*** Opening of Record extracts ***

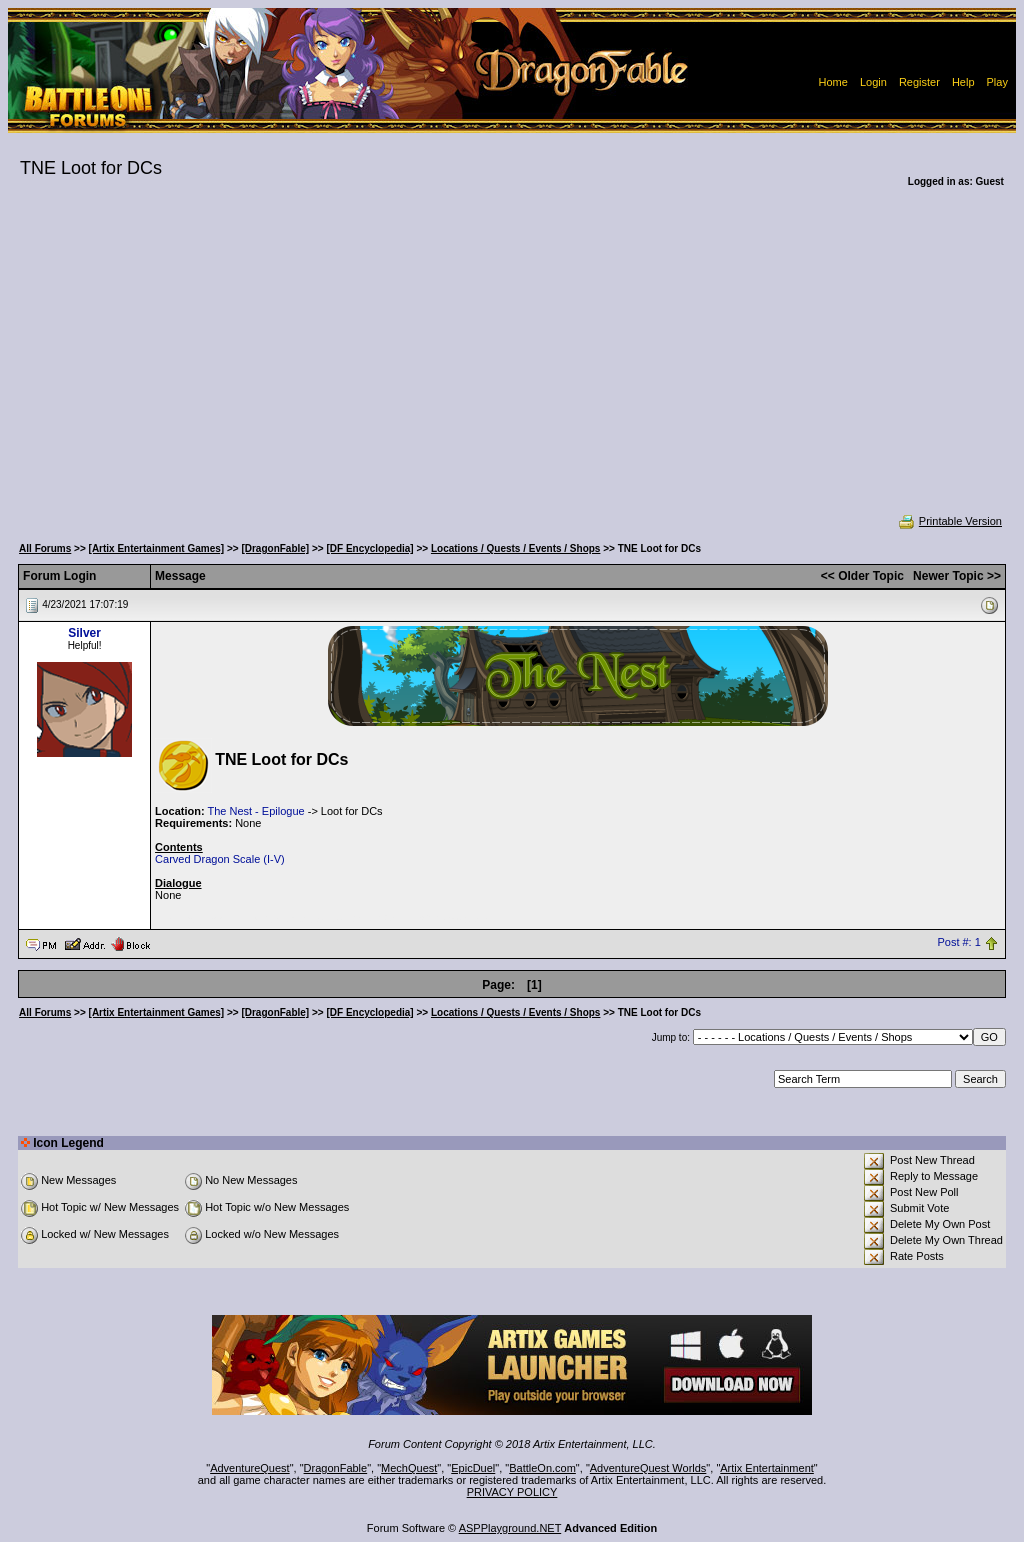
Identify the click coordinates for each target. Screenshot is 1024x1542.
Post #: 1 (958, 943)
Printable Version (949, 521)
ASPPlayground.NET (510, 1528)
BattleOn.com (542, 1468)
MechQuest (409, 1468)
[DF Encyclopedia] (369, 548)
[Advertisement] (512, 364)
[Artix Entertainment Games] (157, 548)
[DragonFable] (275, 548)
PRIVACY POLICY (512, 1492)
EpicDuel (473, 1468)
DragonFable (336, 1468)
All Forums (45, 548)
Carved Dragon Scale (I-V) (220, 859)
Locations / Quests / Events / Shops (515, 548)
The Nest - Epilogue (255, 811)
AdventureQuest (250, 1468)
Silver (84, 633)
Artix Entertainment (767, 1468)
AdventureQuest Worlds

*** Close of Record extracts ***

- _Task requirements_: Output the line containing "All Forums (45, 548)" and all lines after it to the end of the records, exactly as given.

- _Output for this task_:
All Forums (45, 548)
Carved Dragon Scale (I-V) (220, 859)
Locations / Quests / Events / Shops (515, 548)
The Nest - Epilogue (255, 811)
AdventureQuest (250, 1468)
Silver (84, 633)
Artix Entertainment (767, 1468)
AdventureQuest Worlds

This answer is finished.